But the prize for the most spectacular romance with sorcery goes to Harris for asserting that the brain is not the generator of consciousness. It was ideas like this that led the brain scientist Raymond Tallis to liken his work to “Neurotrash”. Science can resolve this question by a rather simple experiment: Let a believer in this theory submit to have his brain surgically extracted from his skull and observe for how long he retains the faculty of perception.

It’s not uncommon for Harris to speak tenderly of crankery.

Another crucial piece of detail missing from my original article centres on the question of anti-Semitism. In his book, The End of Faith, Harris charges critics of Israel with being Jew haters. The slur is familiar to those who think Palestinians deserve human rights, but given that Harris draws his material on the subject from Alan Dershowitz’s The Case For Israel, proven to be a hoax by Norman Finkelstein, who doused the author’s reputation in gasoline and struck the fatal match, that is not too surprising.

What is surprising is that after slandering critics of Israel’s brutality against Arabs as anti-Semites, Harris proceeds, with no trace of irony, to blame the monumental suffering of the Holocaust on the Jewish people.
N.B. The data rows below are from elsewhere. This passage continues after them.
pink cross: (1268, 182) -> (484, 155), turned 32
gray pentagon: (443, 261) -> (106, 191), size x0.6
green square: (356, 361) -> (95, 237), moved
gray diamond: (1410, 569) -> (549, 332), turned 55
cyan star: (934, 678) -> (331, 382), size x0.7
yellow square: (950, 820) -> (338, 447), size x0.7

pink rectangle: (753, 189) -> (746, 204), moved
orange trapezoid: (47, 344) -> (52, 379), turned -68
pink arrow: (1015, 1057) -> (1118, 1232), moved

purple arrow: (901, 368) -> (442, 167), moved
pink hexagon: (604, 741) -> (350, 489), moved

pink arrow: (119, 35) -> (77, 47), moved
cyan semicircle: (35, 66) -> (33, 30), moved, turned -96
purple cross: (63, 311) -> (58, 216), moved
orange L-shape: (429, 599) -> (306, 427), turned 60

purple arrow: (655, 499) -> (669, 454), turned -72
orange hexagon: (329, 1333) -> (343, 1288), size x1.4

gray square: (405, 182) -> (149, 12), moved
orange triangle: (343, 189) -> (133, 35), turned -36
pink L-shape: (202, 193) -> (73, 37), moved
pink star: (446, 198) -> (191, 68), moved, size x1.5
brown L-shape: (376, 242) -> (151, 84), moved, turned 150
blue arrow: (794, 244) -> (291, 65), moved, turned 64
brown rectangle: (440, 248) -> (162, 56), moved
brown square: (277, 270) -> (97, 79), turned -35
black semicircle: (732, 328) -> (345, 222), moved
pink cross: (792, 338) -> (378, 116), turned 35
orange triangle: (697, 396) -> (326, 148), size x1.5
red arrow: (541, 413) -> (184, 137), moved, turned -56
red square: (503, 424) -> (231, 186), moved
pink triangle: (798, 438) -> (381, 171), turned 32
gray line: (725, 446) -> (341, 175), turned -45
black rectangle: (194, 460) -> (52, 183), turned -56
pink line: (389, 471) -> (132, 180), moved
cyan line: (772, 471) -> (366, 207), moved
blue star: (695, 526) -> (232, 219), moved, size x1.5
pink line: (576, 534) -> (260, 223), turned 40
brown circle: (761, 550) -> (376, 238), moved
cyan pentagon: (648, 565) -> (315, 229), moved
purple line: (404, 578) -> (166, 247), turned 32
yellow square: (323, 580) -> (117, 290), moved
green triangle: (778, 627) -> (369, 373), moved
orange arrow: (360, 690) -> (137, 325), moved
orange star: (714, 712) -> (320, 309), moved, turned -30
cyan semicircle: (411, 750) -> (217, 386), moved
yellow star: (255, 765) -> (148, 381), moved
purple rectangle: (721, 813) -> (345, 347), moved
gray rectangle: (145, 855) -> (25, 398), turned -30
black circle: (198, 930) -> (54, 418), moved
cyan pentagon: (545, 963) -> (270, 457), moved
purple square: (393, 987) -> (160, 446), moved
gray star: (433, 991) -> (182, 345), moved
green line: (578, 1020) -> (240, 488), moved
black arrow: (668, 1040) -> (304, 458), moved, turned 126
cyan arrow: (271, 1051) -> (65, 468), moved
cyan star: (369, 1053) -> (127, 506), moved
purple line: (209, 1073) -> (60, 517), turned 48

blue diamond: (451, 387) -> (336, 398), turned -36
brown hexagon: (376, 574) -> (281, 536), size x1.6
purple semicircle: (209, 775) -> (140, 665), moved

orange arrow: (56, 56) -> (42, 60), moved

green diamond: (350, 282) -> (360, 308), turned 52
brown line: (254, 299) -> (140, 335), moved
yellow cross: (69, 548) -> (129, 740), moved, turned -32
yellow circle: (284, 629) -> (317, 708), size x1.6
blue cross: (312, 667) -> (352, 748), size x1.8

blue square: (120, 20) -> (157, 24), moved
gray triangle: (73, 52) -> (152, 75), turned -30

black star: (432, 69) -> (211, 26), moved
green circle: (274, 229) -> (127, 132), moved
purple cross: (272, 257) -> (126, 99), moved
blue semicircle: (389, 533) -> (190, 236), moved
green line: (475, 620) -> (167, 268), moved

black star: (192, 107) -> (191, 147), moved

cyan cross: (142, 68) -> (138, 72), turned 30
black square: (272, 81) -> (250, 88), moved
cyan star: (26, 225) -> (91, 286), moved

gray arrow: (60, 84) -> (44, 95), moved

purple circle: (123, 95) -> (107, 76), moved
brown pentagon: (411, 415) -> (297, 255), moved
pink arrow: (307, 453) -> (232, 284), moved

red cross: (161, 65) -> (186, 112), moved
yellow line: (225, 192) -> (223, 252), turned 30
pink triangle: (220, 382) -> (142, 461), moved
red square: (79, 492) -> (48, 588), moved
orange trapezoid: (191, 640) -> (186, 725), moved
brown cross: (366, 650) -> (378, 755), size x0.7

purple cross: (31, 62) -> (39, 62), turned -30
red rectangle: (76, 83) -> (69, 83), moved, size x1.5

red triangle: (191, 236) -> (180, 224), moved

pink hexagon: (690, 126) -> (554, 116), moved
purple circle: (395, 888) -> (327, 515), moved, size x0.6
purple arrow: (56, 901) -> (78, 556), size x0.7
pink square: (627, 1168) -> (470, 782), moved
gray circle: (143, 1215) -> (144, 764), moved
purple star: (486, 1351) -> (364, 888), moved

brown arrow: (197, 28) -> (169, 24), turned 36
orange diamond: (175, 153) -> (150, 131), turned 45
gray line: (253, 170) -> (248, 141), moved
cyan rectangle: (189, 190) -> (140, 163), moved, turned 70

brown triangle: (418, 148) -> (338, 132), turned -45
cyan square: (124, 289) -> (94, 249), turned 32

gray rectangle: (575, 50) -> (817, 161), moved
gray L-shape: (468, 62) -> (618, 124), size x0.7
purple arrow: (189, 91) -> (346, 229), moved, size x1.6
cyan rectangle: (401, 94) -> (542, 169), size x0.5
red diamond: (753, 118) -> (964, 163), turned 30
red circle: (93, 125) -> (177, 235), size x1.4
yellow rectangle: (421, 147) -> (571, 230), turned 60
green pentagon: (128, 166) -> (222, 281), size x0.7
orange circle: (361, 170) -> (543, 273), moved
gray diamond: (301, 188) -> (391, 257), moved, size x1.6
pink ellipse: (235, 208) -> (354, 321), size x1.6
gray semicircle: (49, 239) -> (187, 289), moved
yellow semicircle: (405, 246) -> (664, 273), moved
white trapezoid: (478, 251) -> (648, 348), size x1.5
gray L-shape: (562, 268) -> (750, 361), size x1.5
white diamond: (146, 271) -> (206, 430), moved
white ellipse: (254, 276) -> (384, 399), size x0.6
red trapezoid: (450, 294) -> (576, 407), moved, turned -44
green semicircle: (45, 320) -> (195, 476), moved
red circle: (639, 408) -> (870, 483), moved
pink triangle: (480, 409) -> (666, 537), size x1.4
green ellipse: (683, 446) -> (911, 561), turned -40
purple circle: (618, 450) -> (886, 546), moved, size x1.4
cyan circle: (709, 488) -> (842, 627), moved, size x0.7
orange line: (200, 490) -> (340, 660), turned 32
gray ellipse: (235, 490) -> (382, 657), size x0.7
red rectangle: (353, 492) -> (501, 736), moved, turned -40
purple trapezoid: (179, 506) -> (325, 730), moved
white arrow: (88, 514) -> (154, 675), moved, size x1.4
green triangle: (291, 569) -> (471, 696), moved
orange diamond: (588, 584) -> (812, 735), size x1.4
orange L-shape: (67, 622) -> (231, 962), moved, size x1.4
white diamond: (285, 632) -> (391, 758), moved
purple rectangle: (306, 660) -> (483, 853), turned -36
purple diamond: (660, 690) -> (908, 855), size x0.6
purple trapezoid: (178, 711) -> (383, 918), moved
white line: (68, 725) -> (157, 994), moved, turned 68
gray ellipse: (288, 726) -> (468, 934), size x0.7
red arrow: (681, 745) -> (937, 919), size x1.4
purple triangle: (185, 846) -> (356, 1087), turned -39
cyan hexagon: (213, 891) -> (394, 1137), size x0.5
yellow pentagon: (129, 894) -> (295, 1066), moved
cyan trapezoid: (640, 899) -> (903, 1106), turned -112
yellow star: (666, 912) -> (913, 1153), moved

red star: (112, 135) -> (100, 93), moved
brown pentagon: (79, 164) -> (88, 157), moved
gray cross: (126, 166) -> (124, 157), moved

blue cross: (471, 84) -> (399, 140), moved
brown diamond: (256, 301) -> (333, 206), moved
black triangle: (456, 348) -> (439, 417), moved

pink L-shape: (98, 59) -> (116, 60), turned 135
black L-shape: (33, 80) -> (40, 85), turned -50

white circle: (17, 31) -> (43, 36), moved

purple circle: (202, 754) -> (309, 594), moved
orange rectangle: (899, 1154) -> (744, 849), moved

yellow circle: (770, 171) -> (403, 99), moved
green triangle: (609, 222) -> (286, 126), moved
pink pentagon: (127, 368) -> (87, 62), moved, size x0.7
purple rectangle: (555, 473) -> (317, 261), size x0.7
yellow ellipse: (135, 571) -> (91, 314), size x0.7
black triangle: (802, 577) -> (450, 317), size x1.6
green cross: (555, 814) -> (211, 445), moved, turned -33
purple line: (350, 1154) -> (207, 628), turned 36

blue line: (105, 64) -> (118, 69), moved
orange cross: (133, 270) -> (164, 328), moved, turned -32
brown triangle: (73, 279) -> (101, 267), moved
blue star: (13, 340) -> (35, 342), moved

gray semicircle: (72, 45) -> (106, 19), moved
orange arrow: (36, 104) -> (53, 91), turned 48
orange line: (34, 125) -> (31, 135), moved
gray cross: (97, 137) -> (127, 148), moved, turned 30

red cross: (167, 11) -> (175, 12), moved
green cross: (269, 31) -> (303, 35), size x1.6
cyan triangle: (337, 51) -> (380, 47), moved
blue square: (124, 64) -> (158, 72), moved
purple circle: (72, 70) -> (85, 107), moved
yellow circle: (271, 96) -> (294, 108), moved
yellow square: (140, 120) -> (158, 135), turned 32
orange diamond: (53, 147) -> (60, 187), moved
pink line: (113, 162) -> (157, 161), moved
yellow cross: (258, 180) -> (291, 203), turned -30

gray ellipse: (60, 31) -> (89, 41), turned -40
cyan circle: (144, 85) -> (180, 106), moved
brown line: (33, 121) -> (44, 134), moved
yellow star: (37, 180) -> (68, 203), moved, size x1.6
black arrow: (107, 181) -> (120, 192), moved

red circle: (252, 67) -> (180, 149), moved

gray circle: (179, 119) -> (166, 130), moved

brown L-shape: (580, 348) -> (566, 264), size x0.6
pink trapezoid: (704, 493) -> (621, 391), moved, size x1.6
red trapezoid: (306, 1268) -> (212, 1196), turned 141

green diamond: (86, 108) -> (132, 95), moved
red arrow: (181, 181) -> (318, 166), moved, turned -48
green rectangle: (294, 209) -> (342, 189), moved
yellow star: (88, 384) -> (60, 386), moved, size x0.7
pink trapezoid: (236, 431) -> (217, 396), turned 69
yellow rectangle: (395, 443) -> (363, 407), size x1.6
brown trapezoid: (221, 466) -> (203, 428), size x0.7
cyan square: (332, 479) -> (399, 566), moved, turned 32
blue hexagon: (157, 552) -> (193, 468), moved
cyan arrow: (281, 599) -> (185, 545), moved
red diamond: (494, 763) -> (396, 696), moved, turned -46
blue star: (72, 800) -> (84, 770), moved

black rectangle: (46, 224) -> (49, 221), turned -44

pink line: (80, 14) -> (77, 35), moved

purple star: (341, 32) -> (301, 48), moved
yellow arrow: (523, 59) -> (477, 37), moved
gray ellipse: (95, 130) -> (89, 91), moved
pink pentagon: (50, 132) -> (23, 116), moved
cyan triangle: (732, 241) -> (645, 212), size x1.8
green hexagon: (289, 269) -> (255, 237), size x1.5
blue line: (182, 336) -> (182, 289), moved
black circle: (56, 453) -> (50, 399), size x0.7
First consider the anti-Semitic accusation, taken from his intellectual hero Paul Berman who led the chorus for invading Iraq in a book described by Harris as “a beautiful primer on totalitarianism”:

Berman observes, for instance, that much of the world now blames Israel for the suicidal derangement of the Palestinians. Rather than being an expression of mere anti-Semitism (though it is surely this as well), this view is the product of a quaint moral logic: people are just people, so the thinking goes, and they do not behave that badly unless they have some very good reasons. The excesses of Palestinian suicide bombers, therefore, must attest to the excesses of the Israeli occupation. Berman points out that this sort of thinking has led the Israelis to be frequently likened to the Nazis in the European press. Needless to say, the comparison is grotesque.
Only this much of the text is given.